Everything about the park is intentional. Plants serve as sensory stimulation. Logs, rocks and a sinuous path looping through the park all symbolize the bayou that runs down below.
And it’s designed with child development in mind. The dozen or so activity areas are meant to address the needs of a small age range — 3 to about 6 or 7 — but with a huge difference in abilities.
The park’s entrance provides a “lookout” area on two levels, so parents and adults both can see what’s out there and appreciate the beauty of the overall site. Young children can imagine they’re in a treehouse, even though they’re on solid ground.
A stationary rock bed includes a wheel that kids crank to draw water that trickles down like a miniature creek. If kids want to move rocks around to dam up water, that’s fine — it means they’re using their imaginations and developing their motor skills.
A couple of grassy areas have gentle slopes for kids to roll down.
Two high-traffic areas include a big sand pit with logs arranged like a haphazard teepee frame that engages the youngest children and another area with a tall, steep slide and two climbing areas to draw the 6- and 7-year-olds.
Moore said he imagined that the play park’s visitors would be young families with a toddler and maybe an infant in a stroller.

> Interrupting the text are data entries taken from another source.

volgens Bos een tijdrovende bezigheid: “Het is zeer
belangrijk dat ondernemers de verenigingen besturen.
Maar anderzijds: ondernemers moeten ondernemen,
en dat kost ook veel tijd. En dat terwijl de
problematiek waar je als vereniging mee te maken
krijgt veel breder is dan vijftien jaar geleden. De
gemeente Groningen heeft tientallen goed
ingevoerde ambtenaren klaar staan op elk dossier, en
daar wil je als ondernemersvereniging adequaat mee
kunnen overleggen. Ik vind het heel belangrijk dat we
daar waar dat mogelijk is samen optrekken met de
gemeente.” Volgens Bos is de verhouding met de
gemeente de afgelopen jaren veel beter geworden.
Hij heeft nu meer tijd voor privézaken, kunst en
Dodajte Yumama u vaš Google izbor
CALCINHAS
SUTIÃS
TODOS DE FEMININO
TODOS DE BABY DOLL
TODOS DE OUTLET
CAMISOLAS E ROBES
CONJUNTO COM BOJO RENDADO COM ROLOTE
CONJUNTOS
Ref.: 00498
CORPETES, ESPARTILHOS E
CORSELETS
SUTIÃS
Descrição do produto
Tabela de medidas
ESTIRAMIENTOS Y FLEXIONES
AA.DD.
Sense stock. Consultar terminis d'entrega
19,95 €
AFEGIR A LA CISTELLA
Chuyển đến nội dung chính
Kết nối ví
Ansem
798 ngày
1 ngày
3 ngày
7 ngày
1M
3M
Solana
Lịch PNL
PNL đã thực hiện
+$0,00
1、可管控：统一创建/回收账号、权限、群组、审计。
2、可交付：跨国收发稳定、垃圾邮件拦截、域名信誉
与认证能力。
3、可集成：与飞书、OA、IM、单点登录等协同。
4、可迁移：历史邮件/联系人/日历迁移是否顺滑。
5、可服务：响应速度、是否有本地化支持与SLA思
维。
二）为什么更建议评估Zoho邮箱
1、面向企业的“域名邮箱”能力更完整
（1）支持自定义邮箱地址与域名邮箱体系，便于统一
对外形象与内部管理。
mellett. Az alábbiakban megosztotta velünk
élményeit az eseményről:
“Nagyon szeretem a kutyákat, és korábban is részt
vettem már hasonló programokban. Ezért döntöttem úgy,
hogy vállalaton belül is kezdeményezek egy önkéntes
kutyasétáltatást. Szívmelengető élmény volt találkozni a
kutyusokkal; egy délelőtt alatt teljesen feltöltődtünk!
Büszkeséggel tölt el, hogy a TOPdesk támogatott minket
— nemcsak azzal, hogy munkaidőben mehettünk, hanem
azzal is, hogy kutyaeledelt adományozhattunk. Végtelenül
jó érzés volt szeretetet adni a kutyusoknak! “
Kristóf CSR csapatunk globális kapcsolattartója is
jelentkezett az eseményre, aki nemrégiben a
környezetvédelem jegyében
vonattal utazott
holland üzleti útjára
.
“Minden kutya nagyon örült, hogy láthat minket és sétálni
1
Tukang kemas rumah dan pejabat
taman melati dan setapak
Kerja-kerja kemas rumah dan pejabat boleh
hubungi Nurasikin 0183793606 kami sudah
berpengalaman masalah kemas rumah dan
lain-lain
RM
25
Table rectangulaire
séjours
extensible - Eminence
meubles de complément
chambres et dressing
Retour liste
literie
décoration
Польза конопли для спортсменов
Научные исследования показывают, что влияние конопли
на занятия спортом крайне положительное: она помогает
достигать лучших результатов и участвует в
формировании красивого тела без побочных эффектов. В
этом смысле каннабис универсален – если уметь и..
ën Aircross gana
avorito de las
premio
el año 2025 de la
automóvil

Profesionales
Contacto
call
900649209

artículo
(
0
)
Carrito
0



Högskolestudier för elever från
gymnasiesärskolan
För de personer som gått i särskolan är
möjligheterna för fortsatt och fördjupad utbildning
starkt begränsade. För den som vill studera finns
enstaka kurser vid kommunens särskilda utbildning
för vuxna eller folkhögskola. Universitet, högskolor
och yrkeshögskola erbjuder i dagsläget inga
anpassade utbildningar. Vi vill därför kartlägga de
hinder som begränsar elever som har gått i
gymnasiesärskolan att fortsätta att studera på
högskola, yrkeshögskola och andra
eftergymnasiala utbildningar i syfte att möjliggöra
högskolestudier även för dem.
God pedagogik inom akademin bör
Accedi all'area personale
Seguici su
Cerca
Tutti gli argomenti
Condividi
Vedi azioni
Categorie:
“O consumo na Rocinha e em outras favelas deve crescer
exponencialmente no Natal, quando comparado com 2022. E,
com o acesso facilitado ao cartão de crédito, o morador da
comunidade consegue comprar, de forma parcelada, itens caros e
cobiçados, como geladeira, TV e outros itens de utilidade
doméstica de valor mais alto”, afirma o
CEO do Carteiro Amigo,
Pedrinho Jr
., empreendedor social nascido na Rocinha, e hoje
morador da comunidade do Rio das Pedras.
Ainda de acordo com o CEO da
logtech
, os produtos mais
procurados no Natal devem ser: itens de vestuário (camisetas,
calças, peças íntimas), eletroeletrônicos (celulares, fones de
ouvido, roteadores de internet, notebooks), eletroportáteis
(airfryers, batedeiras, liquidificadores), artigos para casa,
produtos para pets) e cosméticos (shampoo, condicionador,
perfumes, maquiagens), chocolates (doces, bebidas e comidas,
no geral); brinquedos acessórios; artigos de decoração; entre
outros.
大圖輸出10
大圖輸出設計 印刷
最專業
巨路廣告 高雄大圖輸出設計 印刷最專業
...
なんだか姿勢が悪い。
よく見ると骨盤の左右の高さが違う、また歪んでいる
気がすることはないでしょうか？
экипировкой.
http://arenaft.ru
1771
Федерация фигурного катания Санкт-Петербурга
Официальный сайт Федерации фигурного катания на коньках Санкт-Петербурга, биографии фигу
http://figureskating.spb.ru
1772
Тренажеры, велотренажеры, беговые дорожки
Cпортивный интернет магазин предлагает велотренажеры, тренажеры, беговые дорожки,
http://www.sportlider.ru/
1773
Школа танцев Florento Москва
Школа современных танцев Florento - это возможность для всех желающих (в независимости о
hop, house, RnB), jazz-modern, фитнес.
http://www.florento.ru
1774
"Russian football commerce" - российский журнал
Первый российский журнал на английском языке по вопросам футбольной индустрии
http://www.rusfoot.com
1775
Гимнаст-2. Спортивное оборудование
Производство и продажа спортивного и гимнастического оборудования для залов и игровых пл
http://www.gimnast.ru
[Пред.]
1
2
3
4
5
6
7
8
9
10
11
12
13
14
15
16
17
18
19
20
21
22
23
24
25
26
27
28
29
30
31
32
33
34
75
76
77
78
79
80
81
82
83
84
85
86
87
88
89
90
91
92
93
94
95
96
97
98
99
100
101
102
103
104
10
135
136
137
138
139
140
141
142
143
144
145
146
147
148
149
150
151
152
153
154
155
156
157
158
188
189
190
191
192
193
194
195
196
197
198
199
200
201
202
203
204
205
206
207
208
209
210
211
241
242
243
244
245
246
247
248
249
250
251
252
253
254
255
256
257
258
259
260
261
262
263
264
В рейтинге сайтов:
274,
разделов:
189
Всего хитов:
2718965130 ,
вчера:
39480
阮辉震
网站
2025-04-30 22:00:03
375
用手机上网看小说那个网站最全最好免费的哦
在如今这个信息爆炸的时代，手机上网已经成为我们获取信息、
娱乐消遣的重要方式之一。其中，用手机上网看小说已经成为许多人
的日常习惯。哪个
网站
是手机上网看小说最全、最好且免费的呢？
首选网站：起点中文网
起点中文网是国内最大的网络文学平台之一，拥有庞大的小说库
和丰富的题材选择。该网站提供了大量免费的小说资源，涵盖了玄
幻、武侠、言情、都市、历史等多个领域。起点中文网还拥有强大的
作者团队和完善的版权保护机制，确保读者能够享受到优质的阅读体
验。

Earlier this week, that’s exactly who was there.
Kristian and Nathaniel Borden were there with their children, an infant, a toddler and a 4-year-old celebrating his birthday with treats and his play group.
Kristian Borden said she and her friends live nearby, and this was their third visit to the park, which they watched with interest as it developed.
On their first visit, some of the kids didn’t even want to get dirty. Soon they learned how to turn on the water that trickles over the rock bed. Then they started moving rocks around, and eventually they discovered that mixing water and sand makes mud.
And that sand pit? It was more like catnip for toddlers, with boys and girls squirming through sunscreen application when all they really wanted to do was dig and climb.
The developmental and design issues at play here are “affordance” and “territoriality,” Moore explained. Affordance is how a child reads and responds to an environment; territoriality is how a child sees challenges as he ages and grows.
So that slide that looked too intimidating at age 3 is more approachable at 4 or 5.
The log teepee is a shape that child-development experts know works with young children, Moore said. It’s just a frame, but in a child’s imagination it becomes a place to hide with other kids, promoting interaction.
“Engaging kids’ imagination is a big part of it,” McCready said. “You can sit on it, pour sand on it or climb it. We want it to be evocative of a house, and we want kids to not be so literal and use their imagination.” What’s important is that kids have fun and parents know their children are safe, Moore said.
“If the kids are having fun and running around and joyfully exploring the place, that’s the bottom line. Hopefully, parents who are hesitant will see it’s OK. If it’s good for kids, we’ve done our job,” he said.